Problem to work on: Apart from the pictures, which must be omitted, restate the data exactly.

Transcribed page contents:
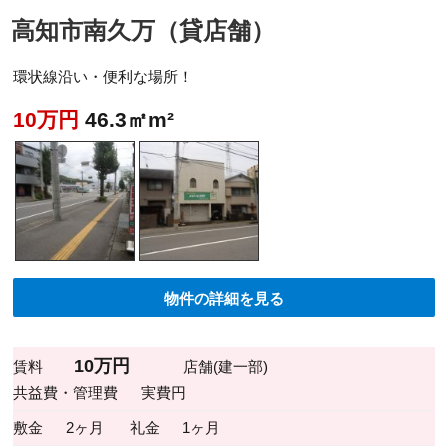
高知市南久万（貸店舗）
環状線沿い・便利な場所！
10万円
46.3㎡m²
物件の詳細を見る
10万円
賃料
店舗(建一部)
共益費・管理費
実費円
敷金
2ヶ月
礼金
1ヶ月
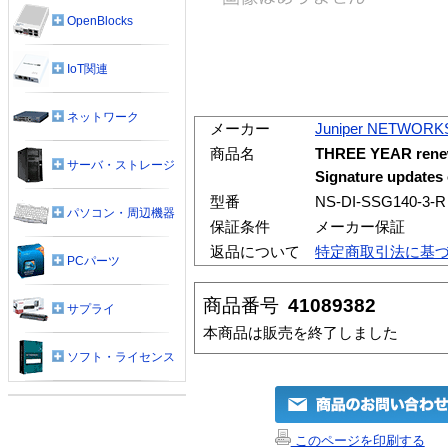
OpenBlocks
IoT関連
ネットワーク
メーカー
Juniper NETWORK
商品名
THREE YEAR renewa
サーバ・ストレージ
Signature updates
型番
NS-DI-SSG140-3-R
パソコン・周辺機器
保証条件
メーカー保証
返品について
特定商取引法に基
PCパーツ
商品番号
41089382
サプライ
本商品は販売を終了しました
ソフト・ライセンス
このページを印刷する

Solved problem:
高知市南久万（貸店舗）
環状線沿い・便利な場所！
10万円
46.3㎡m²
物件の詳細を見る
10万円
賃料
店舗(建一部)
共益費・管理費
実費円
敷金
2ヶ月
礼金
1ヶ月
OpenBlocks
IoT関連
ネットワーク
メーカー
Juniper NETWORK
商品名
THREE YEAR renewa
サーバ・ストレージ
Signature updates
型番
NS-DI-SSG140-3-R
パソコン・周辺機器
保証条件
メーカー保証
返品について
特定商取引法に基
PCパーツ
商品番号
41089382
サプライ
本商品は販売を終了しました
ソフト・ライセンス
このページを印刷する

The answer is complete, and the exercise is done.